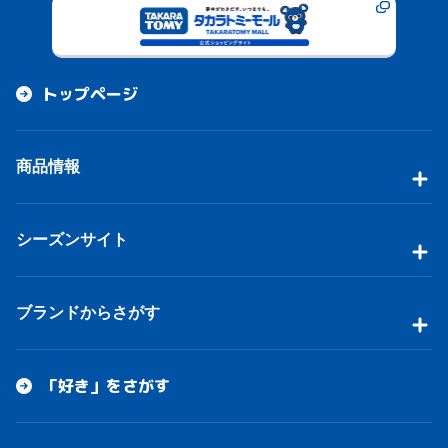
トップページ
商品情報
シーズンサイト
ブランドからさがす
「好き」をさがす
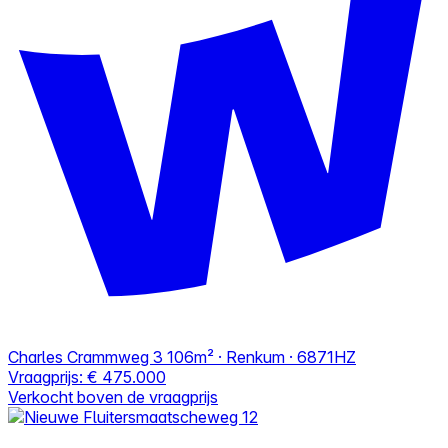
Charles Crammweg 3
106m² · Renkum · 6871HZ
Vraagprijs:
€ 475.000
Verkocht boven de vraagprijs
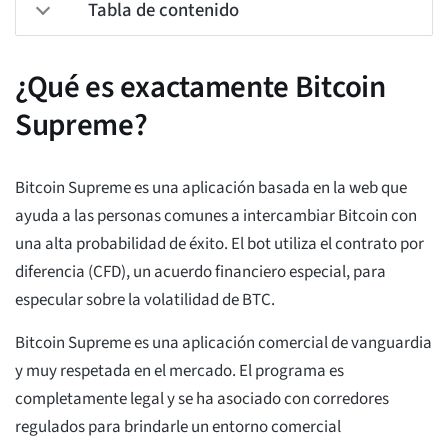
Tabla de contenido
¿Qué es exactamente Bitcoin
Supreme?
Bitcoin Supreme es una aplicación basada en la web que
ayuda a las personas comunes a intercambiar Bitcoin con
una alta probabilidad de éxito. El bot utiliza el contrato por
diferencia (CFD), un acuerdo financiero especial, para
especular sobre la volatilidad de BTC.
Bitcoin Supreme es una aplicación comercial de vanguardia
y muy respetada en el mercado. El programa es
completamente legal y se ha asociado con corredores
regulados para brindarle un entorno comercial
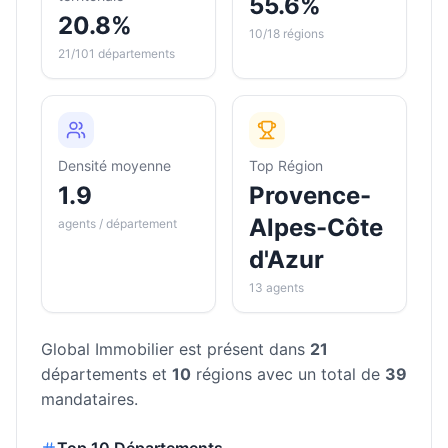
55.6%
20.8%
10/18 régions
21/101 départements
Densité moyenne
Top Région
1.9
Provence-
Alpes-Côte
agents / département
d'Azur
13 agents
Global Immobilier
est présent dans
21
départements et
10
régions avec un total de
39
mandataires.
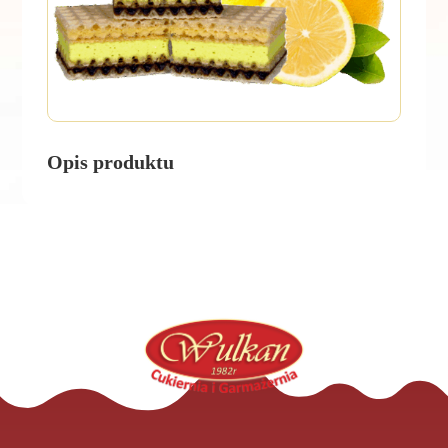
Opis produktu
____
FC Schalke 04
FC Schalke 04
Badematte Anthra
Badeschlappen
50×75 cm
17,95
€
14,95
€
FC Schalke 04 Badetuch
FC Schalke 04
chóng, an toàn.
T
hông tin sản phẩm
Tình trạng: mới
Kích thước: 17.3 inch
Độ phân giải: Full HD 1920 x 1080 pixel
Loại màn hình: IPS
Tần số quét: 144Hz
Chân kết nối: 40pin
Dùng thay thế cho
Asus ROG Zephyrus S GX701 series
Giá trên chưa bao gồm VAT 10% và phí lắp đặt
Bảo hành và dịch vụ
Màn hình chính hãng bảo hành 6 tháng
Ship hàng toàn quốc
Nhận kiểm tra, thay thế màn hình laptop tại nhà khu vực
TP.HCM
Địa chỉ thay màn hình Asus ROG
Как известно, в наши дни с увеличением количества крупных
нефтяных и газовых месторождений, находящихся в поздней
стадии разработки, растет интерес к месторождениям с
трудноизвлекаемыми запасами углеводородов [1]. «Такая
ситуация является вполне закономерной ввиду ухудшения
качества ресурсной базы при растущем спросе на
____
Task item ▸ For the entries above, print exactly the lines between the one with "régions avec un total de" and the one with "Opis produktu", inclusive, with no pictures.

Response ▸
régions avec un total de
39
mandataires.
Opis produktu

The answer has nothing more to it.